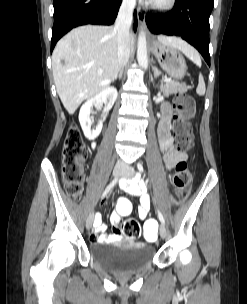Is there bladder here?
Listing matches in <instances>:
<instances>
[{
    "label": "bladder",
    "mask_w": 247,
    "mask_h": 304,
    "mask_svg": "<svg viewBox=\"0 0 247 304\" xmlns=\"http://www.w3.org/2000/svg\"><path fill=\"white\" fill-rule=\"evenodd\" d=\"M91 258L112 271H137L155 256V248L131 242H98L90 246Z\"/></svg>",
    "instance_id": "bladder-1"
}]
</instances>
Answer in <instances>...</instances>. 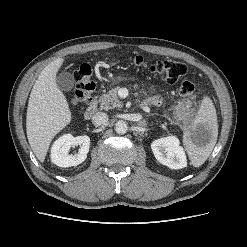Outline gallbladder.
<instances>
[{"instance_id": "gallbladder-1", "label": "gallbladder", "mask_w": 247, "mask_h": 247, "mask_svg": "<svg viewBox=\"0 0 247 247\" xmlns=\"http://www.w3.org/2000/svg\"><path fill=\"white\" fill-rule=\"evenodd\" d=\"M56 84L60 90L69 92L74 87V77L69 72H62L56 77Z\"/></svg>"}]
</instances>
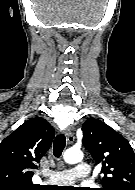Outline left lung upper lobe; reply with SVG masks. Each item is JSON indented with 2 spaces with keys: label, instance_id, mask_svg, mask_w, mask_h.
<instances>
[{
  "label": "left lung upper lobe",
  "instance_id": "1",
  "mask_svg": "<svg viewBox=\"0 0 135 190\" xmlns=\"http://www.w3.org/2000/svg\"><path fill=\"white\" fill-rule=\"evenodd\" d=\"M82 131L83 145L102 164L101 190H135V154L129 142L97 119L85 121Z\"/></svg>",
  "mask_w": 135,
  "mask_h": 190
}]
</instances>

⁂

▸ PROMPT: Print the lines from the one that contains "Outline left lung" through the final line of the material above, exactly and only those, with pictures left out.

▸ ANSWER FOR THE TASK:
Outline left lung upper lobe; reply with SVG masks. Each item is JSON indented with 2 spaces with keys: label, instance_id, mask_svg, mask_w, mask_h.
<instances>
[{
  "label": "left lung upper lobe",
  "instance_id": "1",
  "mask_svg": "<svg viewBox=\"0 0 135 190\" xmlns=\"http://www.w3.org/2000/svg\"><path fill=\"white\" fill-rule=\"evenodd\" d=\"M82 131L83 145L102 164L101 190H135V154L129 142L97 119L85 121Z\"/></svg>",
  "mask_w": 135,
  "mask_h": 190
}]
</instances>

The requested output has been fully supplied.